22passi report a DTRA report of 2007

    • Official Post

    22passi report an old report of DTRA which have been published through FOIA
    http://22passi.blogspot.fr/201…eduction-agency-dtra.html



    There was a Panel on cold fusion, with many big names present
    http://www.governmentattic.org…RA-HESTA_2007.pdf#page=20
    What they said is not a surprise for us. They discussed of the opportunities, the challenge, and the reality of LENR.


    Note that 2 years later, Defense intelligence Agency produced this memo
    http://fas.org/irp/dia/lenr.pdf




    5.2 Low Energy Nuclear Reaction (LENR) Panel Dr. David Nagel, George Washington University, chaired the Low Energy Nuclear Reaction (LENR) Panel. He is a Research Professor in the School of Engineering and Applied Science of George Washington University. Dr. Nagel is a recognized authority on [lexicon]low energy nuclear reactions[/lexicon] in condensed matter.
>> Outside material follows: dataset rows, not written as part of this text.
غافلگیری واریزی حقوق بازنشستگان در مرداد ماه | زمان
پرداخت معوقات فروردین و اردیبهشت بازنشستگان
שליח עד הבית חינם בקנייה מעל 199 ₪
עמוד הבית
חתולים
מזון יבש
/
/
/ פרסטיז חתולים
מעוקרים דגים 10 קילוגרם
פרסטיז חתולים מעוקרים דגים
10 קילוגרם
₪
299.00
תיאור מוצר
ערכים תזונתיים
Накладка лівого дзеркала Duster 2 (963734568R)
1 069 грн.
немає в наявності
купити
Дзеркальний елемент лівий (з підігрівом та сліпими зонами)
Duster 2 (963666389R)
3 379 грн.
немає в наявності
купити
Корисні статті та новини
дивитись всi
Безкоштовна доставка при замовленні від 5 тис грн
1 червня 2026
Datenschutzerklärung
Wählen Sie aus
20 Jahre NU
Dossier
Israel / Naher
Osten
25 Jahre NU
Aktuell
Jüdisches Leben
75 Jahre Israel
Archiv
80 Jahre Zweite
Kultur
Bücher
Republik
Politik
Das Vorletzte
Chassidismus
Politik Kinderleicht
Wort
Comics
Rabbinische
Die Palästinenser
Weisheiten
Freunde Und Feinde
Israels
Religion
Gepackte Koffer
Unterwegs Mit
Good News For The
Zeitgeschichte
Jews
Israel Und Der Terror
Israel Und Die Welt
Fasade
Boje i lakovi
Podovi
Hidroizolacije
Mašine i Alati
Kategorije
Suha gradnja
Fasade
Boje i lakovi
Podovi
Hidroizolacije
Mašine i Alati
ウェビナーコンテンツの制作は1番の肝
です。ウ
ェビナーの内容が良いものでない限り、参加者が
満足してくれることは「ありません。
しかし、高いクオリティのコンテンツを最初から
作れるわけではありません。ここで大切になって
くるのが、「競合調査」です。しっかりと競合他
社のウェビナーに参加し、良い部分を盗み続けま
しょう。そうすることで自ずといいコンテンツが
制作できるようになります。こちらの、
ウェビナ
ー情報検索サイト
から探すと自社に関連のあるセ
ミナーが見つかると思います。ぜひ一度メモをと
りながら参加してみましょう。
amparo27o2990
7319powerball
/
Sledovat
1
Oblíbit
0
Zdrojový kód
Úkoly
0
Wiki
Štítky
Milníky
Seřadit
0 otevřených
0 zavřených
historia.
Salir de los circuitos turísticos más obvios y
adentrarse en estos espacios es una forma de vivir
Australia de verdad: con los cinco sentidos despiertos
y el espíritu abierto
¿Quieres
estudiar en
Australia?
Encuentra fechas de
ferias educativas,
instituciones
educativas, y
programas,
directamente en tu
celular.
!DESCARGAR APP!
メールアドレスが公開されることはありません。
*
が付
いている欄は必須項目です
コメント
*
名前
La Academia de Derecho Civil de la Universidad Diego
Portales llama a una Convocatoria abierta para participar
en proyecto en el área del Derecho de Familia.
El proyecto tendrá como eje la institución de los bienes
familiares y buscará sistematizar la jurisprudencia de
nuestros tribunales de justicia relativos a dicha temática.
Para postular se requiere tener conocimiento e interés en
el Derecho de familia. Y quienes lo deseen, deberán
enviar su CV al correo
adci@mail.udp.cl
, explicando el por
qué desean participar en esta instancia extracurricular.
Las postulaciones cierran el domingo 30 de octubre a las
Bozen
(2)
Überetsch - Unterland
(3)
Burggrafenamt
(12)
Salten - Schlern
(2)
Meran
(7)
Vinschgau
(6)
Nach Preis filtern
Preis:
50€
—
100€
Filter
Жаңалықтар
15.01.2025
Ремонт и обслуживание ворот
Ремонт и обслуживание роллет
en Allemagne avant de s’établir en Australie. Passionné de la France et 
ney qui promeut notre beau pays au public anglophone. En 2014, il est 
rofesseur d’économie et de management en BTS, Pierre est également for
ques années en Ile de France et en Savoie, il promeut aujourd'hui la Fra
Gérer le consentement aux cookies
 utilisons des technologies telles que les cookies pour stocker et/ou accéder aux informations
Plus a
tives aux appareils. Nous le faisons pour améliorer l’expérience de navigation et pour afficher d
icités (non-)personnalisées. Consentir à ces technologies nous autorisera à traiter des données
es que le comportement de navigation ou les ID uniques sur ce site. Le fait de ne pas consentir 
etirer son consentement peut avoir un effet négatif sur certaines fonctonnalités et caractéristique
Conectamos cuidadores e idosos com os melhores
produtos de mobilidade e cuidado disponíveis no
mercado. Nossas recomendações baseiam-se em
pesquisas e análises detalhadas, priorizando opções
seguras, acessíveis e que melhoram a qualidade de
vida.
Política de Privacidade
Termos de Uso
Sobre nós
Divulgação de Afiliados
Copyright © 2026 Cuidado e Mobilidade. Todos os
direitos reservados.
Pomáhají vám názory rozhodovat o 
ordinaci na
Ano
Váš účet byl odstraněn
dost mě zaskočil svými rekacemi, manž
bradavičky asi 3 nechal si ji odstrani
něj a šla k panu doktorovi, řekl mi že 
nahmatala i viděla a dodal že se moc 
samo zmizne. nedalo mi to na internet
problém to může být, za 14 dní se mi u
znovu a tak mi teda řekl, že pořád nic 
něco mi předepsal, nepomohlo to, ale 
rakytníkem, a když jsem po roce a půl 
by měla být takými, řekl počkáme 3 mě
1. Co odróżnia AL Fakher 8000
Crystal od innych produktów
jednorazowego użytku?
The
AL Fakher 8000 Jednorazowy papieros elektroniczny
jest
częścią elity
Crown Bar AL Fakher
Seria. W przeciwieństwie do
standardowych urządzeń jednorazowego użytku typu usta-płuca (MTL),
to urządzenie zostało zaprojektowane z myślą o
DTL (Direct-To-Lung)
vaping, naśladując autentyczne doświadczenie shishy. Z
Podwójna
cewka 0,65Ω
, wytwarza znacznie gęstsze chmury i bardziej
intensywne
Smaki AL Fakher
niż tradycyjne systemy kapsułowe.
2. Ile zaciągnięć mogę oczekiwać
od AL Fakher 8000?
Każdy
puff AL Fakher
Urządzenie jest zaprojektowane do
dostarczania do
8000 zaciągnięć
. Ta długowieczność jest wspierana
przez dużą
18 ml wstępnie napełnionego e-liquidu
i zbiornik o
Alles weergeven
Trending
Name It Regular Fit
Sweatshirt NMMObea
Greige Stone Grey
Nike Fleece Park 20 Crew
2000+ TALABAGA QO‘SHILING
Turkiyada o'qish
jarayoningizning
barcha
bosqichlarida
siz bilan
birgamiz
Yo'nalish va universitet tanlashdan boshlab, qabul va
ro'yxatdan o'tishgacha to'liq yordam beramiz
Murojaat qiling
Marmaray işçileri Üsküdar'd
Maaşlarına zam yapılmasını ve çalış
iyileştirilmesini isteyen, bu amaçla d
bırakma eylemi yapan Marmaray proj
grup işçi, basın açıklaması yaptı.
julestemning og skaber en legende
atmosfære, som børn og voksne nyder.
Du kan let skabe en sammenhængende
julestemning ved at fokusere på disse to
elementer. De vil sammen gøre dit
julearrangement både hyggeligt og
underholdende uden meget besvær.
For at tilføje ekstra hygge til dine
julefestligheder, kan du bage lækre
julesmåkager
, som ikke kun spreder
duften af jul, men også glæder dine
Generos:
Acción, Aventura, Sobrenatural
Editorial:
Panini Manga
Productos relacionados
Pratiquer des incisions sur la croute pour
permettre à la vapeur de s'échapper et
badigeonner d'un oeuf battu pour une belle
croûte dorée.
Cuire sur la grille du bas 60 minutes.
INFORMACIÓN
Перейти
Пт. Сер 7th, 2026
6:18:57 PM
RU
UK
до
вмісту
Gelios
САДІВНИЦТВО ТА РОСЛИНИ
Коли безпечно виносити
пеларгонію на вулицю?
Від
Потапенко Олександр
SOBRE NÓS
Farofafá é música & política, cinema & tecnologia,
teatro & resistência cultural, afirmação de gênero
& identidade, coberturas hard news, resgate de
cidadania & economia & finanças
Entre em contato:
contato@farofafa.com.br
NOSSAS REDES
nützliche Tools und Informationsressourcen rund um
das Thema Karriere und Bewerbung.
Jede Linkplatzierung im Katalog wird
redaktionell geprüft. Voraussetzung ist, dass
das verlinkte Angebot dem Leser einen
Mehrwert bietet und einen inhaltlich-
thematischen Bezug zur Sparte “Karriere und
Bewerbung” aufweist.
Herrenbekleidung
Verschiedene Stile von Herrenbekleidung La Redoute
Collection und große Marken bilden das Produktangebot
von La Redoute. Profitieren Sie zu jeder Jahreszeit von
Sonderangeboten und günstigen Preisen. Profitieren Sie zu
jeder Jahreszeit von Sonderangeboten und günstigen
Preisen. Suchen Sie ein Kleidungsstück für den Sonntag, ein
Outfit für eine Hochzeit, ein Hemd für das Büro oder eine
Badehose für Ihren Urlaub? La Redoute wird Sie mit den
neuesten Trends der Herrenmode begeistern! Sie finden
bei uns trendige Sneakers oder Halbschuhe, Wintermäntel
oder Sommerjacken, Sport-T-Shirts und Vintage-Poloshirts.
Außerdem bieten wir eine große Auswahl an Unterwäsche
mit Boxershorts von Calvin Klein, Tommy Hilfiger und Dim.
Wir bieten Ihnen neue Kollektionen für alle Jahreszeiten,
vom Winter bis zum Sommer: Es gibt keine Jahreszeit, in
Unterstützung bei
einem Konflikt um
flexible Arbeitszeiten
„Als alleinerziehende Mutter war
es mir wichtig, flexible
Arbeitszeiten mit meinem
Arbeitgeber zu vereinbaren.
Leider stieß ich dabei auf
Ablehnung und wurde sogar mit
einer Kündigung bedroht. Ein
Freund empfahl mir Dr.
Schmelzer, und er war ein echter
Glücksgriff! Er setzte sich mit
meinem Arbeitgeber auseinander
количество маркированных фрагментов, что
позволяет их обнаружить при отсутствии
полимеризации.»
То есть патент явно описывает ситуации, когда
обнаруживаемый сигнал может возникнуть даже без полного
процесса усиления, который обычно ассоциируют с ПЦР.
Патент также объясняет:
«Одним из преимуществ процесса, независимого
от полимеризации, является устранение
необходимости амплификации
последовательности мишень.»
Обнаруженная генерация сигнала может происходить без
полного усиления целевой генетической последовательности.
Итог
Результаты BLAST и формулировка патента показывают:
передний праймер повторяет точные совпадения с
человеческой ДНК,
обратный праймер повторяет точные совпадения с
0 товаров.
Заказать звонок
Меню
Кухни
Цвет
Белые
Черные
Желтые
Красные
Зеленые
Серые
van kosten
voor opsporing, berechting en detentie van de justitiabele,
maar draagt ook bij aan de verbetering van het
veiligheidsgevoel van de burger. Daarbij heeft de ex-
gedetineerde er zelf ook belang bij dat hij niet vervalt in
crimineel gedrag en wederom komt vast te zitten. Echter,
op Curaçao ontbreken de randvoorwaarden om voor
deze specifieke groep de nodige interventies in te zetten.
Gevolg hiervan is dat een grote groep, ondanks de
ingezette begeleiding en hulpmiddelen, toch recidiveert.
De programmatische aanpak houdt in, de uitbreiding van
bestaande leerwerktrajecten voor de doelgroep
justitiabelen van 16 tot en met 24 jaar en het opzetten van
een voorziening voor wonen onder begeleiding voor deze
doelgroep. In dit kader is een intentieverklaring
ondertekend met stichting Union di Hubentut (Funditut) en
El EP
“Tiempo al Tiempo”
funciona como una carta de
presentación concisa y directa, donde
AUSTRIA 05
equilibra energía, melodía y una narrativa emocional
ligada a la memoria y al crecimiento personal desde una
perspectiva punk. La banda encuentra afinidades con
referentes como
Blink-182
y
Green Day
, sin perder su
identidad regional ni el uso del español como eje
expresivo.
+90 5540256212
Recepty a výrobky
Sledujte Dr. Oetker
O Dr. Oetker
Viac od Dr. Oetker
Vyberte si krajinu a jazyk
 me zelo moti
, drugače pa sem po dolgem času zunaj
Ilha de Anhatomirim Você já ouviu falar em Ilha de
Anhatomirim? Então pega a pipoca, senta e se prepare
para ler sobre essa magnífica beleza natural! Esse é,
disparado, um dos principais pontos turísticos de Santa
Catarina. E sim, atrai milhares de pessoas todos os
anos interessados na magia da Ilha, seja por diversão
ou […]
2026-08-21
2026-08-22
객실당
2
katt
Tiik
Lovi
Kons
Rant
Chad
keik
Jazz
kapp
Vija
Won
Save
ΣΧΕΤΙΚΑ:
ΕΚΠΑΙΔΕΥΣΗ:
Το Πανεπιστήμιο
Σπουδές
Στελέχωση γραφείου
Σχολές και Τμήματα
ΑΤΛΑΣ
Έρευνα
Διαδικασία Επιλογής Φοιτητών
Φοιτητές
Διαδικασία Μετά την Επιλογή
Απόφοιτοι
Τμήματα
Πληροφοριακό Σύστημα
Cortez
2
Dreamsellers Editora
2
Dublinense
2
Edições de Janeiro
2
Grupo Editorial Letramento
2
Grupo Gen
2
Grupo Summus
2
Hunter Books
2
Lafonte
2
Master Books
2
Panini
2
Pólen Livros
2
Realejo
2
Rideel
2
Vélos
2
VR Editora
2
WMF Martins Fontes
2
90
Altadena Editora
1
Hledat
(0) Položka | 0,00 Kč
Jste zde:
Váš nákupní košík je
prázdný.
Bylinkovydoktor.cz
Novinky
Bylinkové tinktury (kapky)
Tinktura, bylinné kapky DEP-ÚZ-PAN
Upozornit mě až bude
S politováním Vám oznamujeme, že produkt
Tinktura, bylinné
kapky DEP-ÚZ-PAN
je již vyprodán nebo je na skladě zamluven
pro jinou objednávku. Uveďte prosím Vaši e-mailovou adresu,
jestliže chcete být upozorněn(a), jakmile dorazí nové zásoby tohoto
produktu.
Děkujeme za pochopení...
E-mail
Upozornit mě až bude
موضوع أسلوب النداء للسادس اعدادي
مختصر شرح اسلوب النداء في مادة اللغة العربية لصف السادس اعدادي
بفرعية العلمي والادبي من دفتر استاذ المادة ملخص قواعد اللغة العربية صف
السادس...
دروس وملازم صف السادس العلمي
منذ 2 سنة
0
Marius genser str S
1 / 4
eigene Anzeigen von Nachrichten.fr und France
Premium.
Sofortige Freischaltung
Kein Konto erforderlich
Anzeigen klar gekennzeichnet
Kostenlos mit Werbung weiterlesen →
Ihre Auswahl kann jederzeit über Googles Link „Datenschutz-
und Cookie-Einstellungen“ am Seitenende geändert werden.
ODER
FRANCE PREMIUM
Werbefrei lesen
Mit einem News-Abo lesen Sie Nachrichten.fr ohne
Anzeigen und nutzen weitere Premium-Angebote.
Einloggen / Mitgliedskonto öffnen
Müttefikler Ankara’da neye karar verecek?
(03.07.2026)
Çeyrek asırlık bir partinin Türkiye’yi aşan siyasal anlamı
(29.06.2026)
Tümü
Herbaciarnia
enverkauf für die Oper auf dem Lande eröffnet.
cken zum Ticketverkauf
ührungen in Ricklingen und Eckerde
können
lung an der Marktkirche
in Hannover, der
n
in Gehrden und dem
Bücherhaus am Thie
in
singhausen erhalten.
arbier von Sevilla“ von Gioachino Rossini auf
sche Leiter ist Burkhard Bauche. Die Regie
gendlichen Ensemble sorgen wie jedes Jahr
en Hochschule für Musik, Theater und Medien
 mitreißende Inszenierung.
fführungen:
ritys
He commented on the present state of LENR research, noting some of the more important problems impacting LENR research today:
    ...


    so long for data to pass the dam of denial in mainstream media.

    “Only puny secrets need keeping. The biggest secrets are kept by public incredulity.” (Marshall McLuhan)
    twitter @alain_co

  • [With regard to what Alain and Longview were just discussing here on LENR Forum. This
    paragraph is directly from the Executive Summary of the DTRA 2007 Report declassified
    in 2011 and now linked here.]


    "The potential energy that can be tapped from the nucleus(> 106 eV/atom) is vastly
    greater than the energy available from the electronic states of an atom(< 1 eV/atom).
    The conversion of mass into energy, via fission and fusion reactions, is the basis for the
    only existing "high-energy" weapons, but further refinements in the design of these
    weapons, to make them more relevant to the post-Cold War security environment, are
    certainly possible. Another possible way to extract energy from the nucleus is to exploit
    the energy stored in metastable isomeric states. Also, despite the negative publicity about
    "Cold Fusion," the nuclear community continues to watch research in the area of low
    energy nuclear reactions with guarded optimism for possible future commercial and
    military applications. Anti-matter annihilation reactions involve the complete conversion
    of mass to energy with energy densities three orders of magnitude higher than nuclear
    fission and fusion. The prospect of compactly storing positrons in the form of chargeneutral
    positronium holds promise for viable military applications of anti-matter."


    Longview comments:


    I would think antimatter would be a lot easier to store as charged particles. Charge neutral
    makes it much harder contain, in my opinion. That is for neutral, magnetic and/or electrostatic confinement
    would require much higher strength fields.


    [But let's see if the "nuclear isomers' section has a long lived
    and triggerably convertible nuclear isomer that gains mass on anti particle decay... antigravity,
    time reversal, many million fold energy densities over hydrogen and oxygen.... can't wait!]


    Speaking of "orders of magnitude", The DTRA report shows that US government interests and awareness
    are higher by orders of magnitude over the vast majority of the corporately generated plebeian
    media circus in the USA.


    As an exception to that "circus" we would have to credit CBS "60 Minutes" for example.